“You Cannot Steal Sheep If The Shepherd Is Doing His Job”

“You Cannot Steal Sheep If The Shepherd Is Doing His Job” March 28, 2014

For some reason, I happened upon this PBS segment on Episcopalians joining the Catholic Church. As a Catholic, and one who thinks the personal ordinariates are a stroke of genius by Benedict, which will bear much fruit, this was a feel-good moment.

At one point in the story, a woman from one of the Episcopal congregations which joined the Church is asked about “sheep-stealing,” and said: “You cannot steal sheep if the shepherd is doing his job.” At first I was like, “Yeaaaaahh! Right on!”

And then, I was like: “Uh-oh.”

Is the shepherd of the Church doing his job? I don’t mean the Pope (he sure is doing his job), or even the bishops (“Lord, thank you that I’m not like that publican bishop!”). We are all the Church, which is the Body of Christ, who is the true Shepherd. We are all baptized as king, priest and prophet–i.e., shepherd.

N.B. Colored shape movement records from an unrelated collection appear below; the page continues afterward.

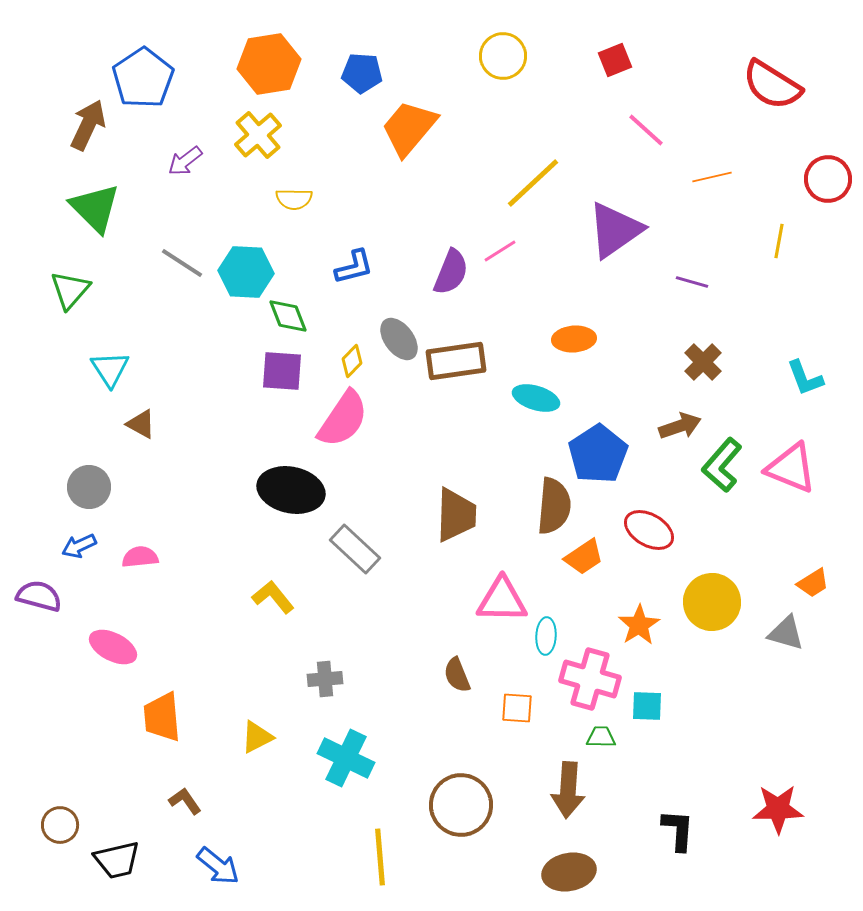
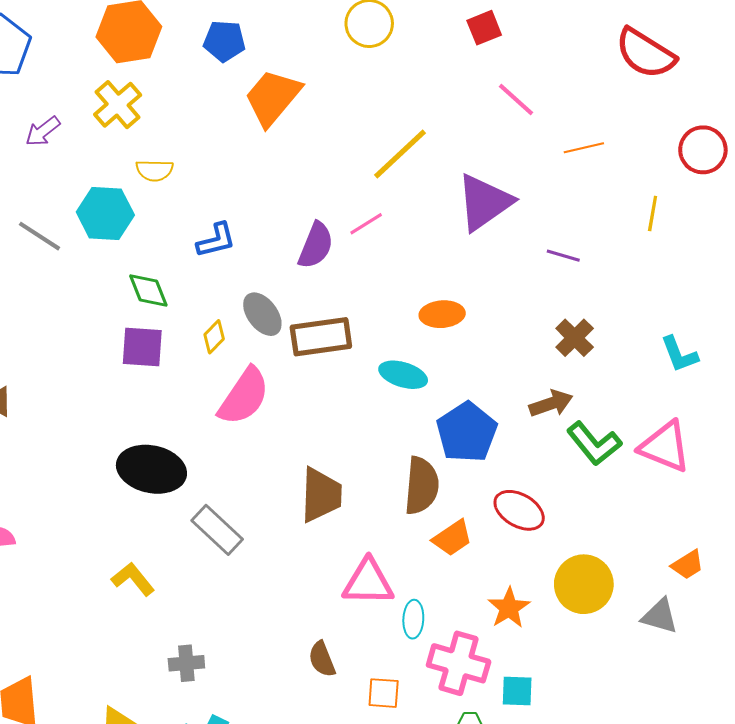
cyan hexagon: (246, 272) -> (105, 214), moved
pink semicircle: (343, 419) -> (244, 396), moved
green L-shape: (722, 465) -> (594, 444), turned -80

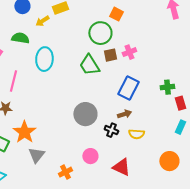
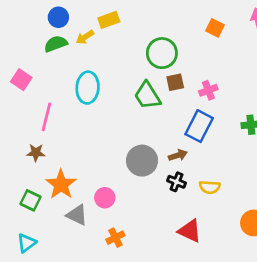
orange square: (116, 14) -> (215, 28), moved
green semicircle: (20, 38) -> (56, 44), moved, turned -30
pink cross: (129, 52) -> (208, 90), moved
brown arrow: (124, 114) -> (178, 155), moved
gray triangle: (36, 155) -> (77, 215), turned -42
pink circle: (90, 156) -> (105, 198), moved

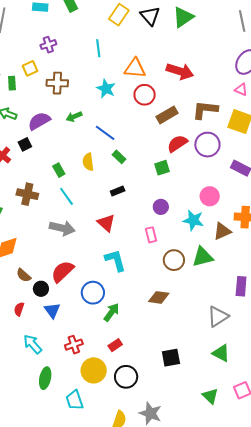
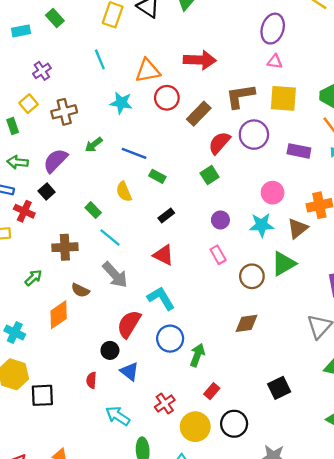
gray arrow: (62, 228) -> (115, 275), turned 50
cyan L-shape: (115, 260) -> (161, 298), moved
brown semicircle: (24, 275) -> (80, 290), moved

If you look at the history of the Church, it suddenly seems as if all of our schisms came as a result of bad shepherding. If the shepherd is doing his job, you cannot steal sheep. Think of the astonishing growth of Pentecostalism and various prosperity heresies in Latin America.

Now the typical answer of some Catholics to this is to say that heresy is heresy, that the Church has never been in doctrinal error, and that Church corruption, while obviously condemnable, never justifies schism. I mean, what are you, a Donatist? All true enough!

The Holy Spirit protects the Church from doctrinal heresy, but it can’t protect her from what I’ll call practical heresy. Yes, the Church never officially taught that “when the coin in the coffer rings, the soul from purgatory springs” ; but a lot of prelates sure did, and did so in the name of the Church. And to say “Well, obviously, we don’t agree with that, and that’s un-Catholic, and after all we hold these things in earthen vessels, and the Church will always have sinners.” Again, all true! But is it enough?

At the risk of putting forth a mechanistic, retributive view of Providence (which would be wrong), it’s hard not to see the major schisms as punishment from God for bad shepherding. Whether or not that’s an accurate description of God’s work in the world, I think it’s useful at least as metaphor, or thought experiment. You cannot steal sheep if the shepherd is doing his job. And we’ve got a lot of sheep outside the pen, haven’t we?

The major schisms in the history of the Church have been the East-West Schism and the Reformation, but there is another schism afoot. Call it dictatorship of relativism, or whiggish secular materialism, or moral therapeutistic deism, whatever it is (and I’ll have more to say about that), it is a Christian heresy. And you cannot steal sheep if the shepherd is doing his job.

It doesn’t pass the smell test to point to Francis of Assisi and Mother Teresa as evidence of the holiness of the Church and say that (say) the sex-abuse scandals are irrelevant. (And yes, you can reconcile–and in fact you should–the point is that humanity is hopelessly corrupt and we see the Spirit when it lifts us up.) Donatism again? Well, the Donatist heresy is about the validity of sacraments and doctrines. I’m not a Donatist.

We’re all practical Donatists. I like to think that I’m a member of the Catholic Church because of a dispassionate appraisal of her doctrines, but where would I be if I had encountered wolves instead of holy priests? Heck, even Jesus says we’ll recognize the Church by love, not by the soundness of her doctrine.

There’s no point to this post, no recommended doctrinal or ecclesiological reform. But a reminder of our tendency to blame others for our failings, to see the mote before we see the beam.

Remember: you cannot steal sheep if the shepherd is doing his job. If there are sheep outside the pen, don’t blame the sheep, blame the shepherd.